Position: AP Thumb The AP thumb projection demonstrates the thumb in anatomical position. It evaluates fractures and joint alignment. Proper positioning prevents rotation. This projection complements lateral and oblique thumb. It is a core ARRT requirement.

Oblique Urogram

Position: Oblique Urogram The oblique urogram projection separates the kidneys and ureters from the spine. It improves visualization of stones and strictures. Proper rotation ensures diagnostic quality. This projection complements AP urogram. It is frequently tested on ARRT exams.

Lateral Thumb

Position: Lateral Thumb The lateral thumb projection demonstrates the thumb in profile. It evaluates fractures and soft tissue injuries. Proper positioning prevents superimposition. This projection complements AP and oblique thumb. It is frequently tested on ARRT exams.

Oblique Thumb

Position: Oblique Thumb The oblique thumb projection demonstrates the thumb with minimal rotation.
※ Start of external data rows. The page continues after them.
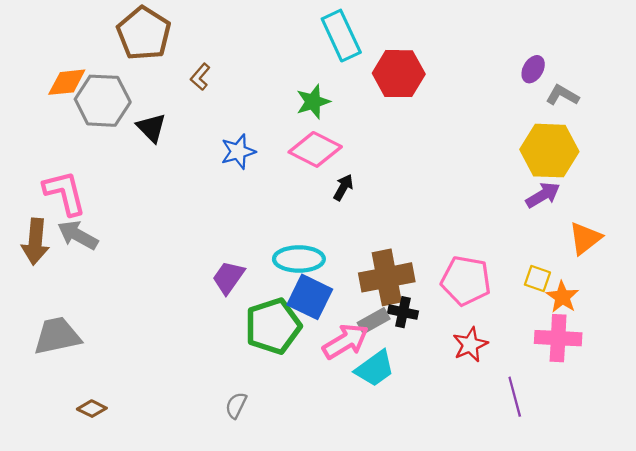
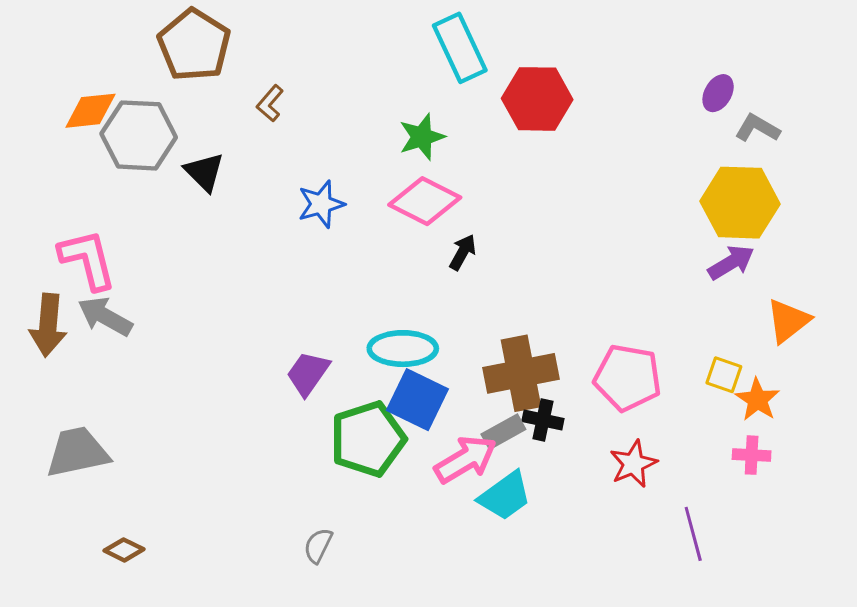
pink cross: (558, 338) -> (752, 455), size x0.6

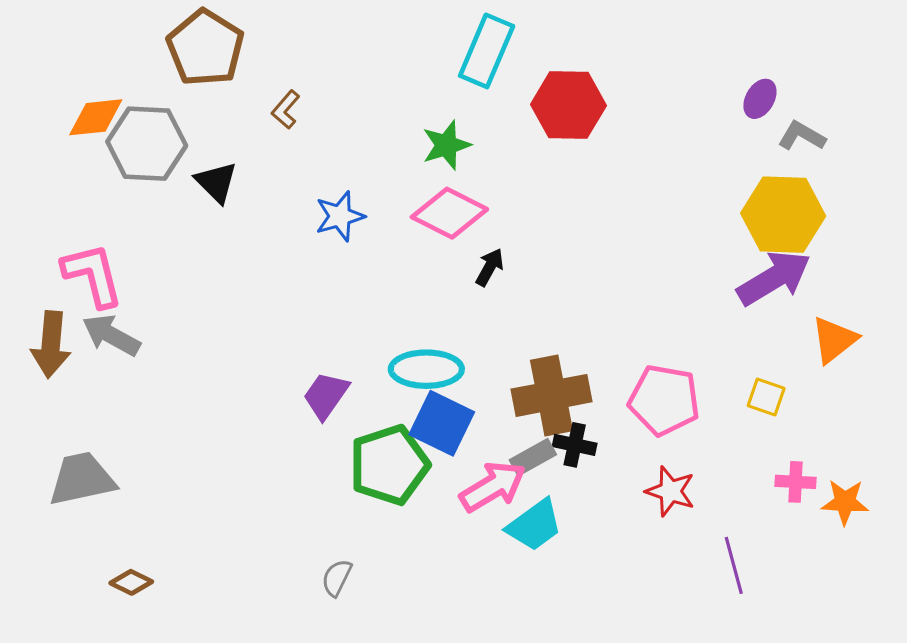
cyan rectangle: (460, 48) -> (487, 51), turned 48
purple arrow: (731, 262) -> (774, 278), size x1.5
orange star: (757, 400) -> (845, 502), moved, turned -30
red star: (633, 464) -> (670, 491), turned -30

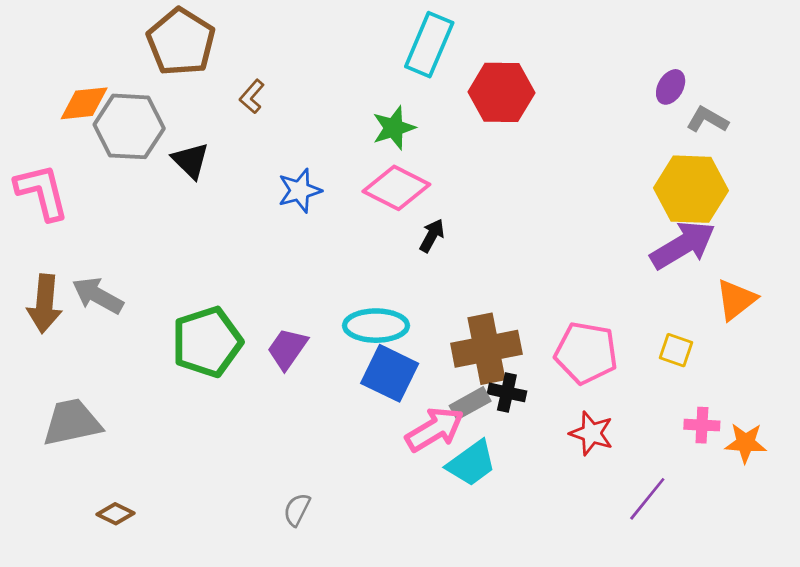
pink L-shape: (93, 275) -> (42, 192), moved
green pentagon: (389, 465) -> (207, 342), moved
purple line: (734, 565) -> (647, 499), turned 54

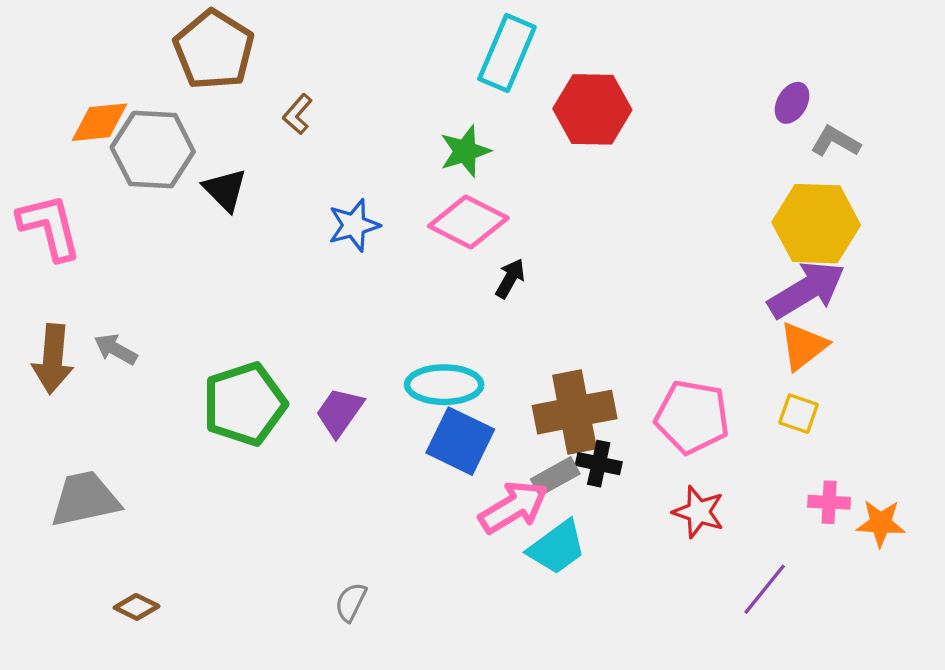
gray arrow: (98, 296) -> (116, 349), size x0.7
orange triangle: (736, 300) -> (803, 346), moved

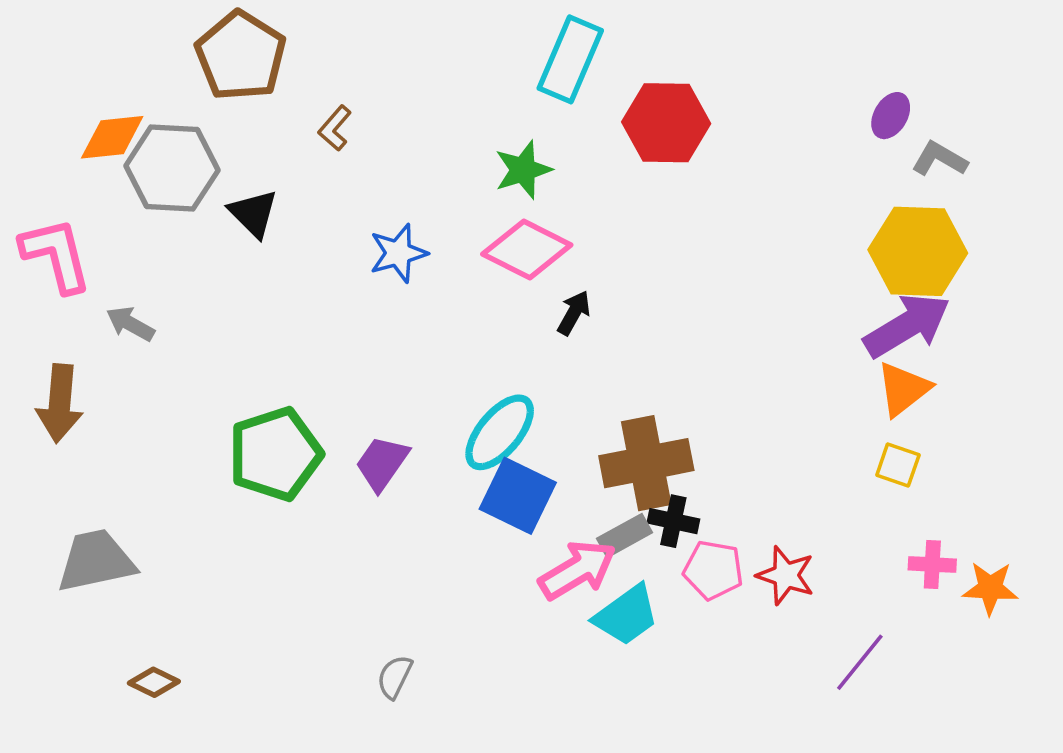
gray arrow: (116, 349) -> (130, 324), moved
cyan ellipse: (444, 385) -> (500, 432), turned -50
pink pentagon: (692, 417) -> (713, 570), moved, size x0.7

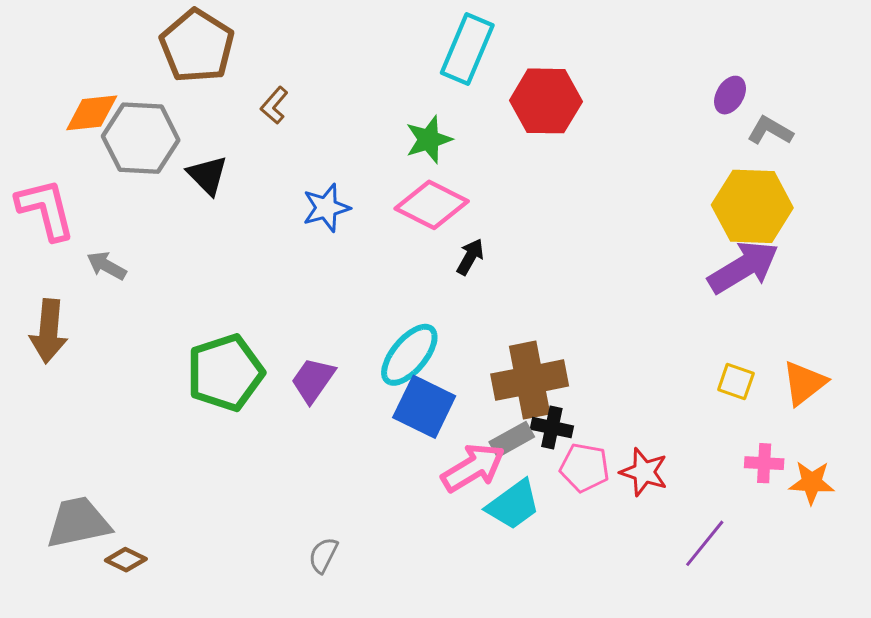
orange triangle: (903, 389) -> (804, 383), moved
gray trapezoid: (96, 561) -> (78, 523), moved

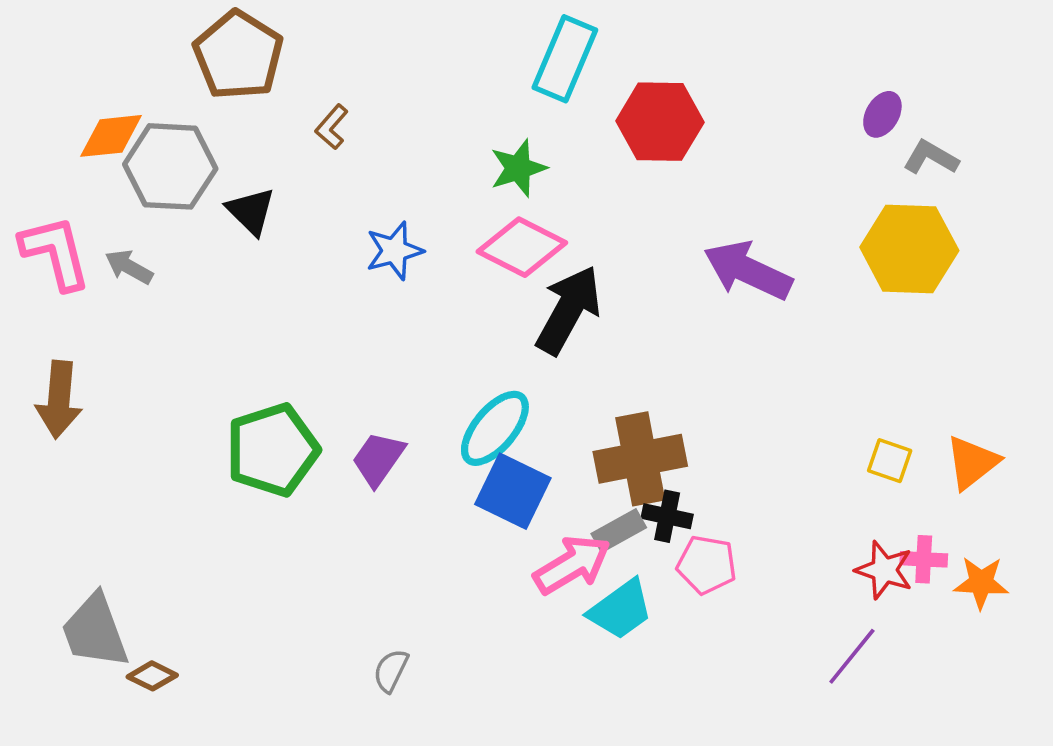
black arrow: (470, 257) -> (568, 310), size x2.0
gray arrow: (107, 266) -> (129, 267), moved
purple arrow: (743, 267) -> (748, 270), moved, turned -124
red star: (644, 472) -> (884, 570), moved
gray trapezoid: (78, 523) -> (95, 631), turned -98

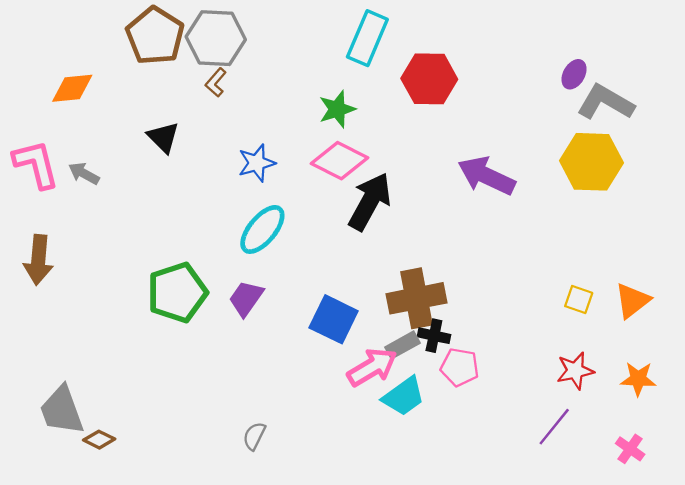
gray L-shape: (931, 157) -> (606, 102), size x1.6
gray hexagon: (170, 166) -> (216, 38), moved
cyan ellipse: (495, 428) -> (262, 229), moved
pink cross: (924, 559) -> (630, 449), moved, turned 32
red star: (884, 570) -> (575, 371), turned -30

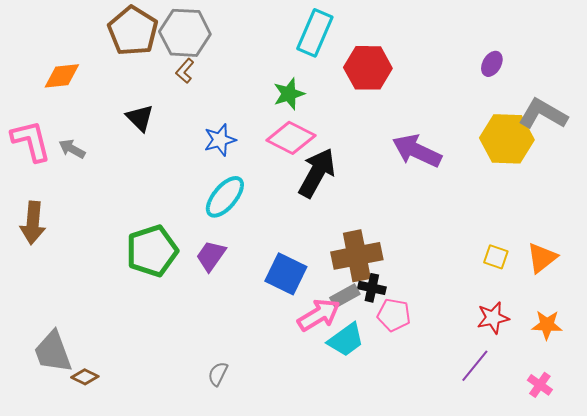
gray L-shape: (606, 102) -> (543, 114), moved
It evaluates fractures and joint spaces. Proper positioning ensures diagnostic clarity. This projection complements AP and lateral thumb. It is a standard ARRT competency.

AP Toe

Position: AP Toe The AP toe projection demonstrates phalanges and interphalangeal joints. A slight angle opens joint spaces. This projection evaluates fractures and deformities. Proper centering ensures full visualization. It is frequently tested on ARRT exams.

Oblique Toe

Position: Oblique Toe The oblique toe projection rotates the toe 30 to 45 degrees. It evaluates fractures and joint alignment. Proper rotation prevents overlap. This projection complements AP and lateral toe. It is a recognized ARRT competency.

Lateral Toe

Position: Lateral Toe The lateral toe projection demonstrates the toe in profile. It evaluates fractures and soft tissue injuries. Proper isolation prevents superimposition. This projection complements AP and oblique toe. It is frequently tested on ARRT exams.

AP Chest Lordotic

Position: AP Chest Lordotic The AP lordotic chest projection demonstrates lung apices free of clavicular superimposition. It evaluates apical lesions. Proper positioning prevents distortion. This projection complements PA and lateral chest. It is a standard ARRT requirement.

AP Chest Supine

Position: AP Chest Supine The AP supine chest projection is used when patients cannot stand. It evaluates lungs, heart, and mediastinum. Proper centering prevents rotation. This projection complements lateral decubitus chest. It is frequently tested on ARRT exams.